News & Events
The Mexican Energy Regulatory Commission (CRE) announced recently a change that will increase the maximum amount of ethanol that can be blended in Mexican gas supplies from 5.8 percent to 10 percent, except in the cities of Monterrey, Guadalajara and Mexico City.
The announcement modifies the Mexican Official Standard NOM 016-CRE-2016 regarding the quality specifications for fuels by increasing the maximum volume content of anhydrous ethanol as an oxygenate in regular and premium gasolines in Mexico.
This change comes as part of ongoing energy reforms in Mexico and follows input from stakeholders in the government, private sector, research scientists and social interest groups.

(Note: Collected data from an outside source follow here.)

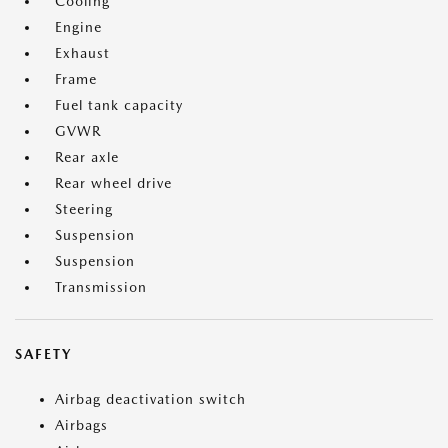
Cooling
Engine
Exhaust
Frame
Fuel tank capacity
GVWR
Rear axle
Rear wheel drive
Steering
Suspension
Suspension
Transmission
SAFETY
Airbag deactivation switch
Airbags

Mexico’s regulators moved in August 2016 to allow ethanol in local fuel supplies, except in its three largest metropolitan areas. In its decision, the CRE recognized the benefits of E10, which will help demonstrate that a 10 percent ethanol blend can positively contribute to air quality improvement and reduced cancer risk throughout the country. The Mexican Institute of Petroleum is also studying the merits of E10 blends.
The decision moves Mexico toward global standards in the use of renewable and sustainable energy resources like ethanol that offer environmental, economic, social and public health advantages over other additives and oxygenates for gasoline.
"We are pleased to see this decision, which is the culmination of significant work by Mexican authorities and industry as they continue to diversify and improve their fuel supplies," said Tom Sleight, U.S. Grains Council (USGC) President and CEO. "We appreciate the opportunity to work with Mexican leaders as they seek to build their own biofuels industry and offer cleaner fuels for the Mexican people."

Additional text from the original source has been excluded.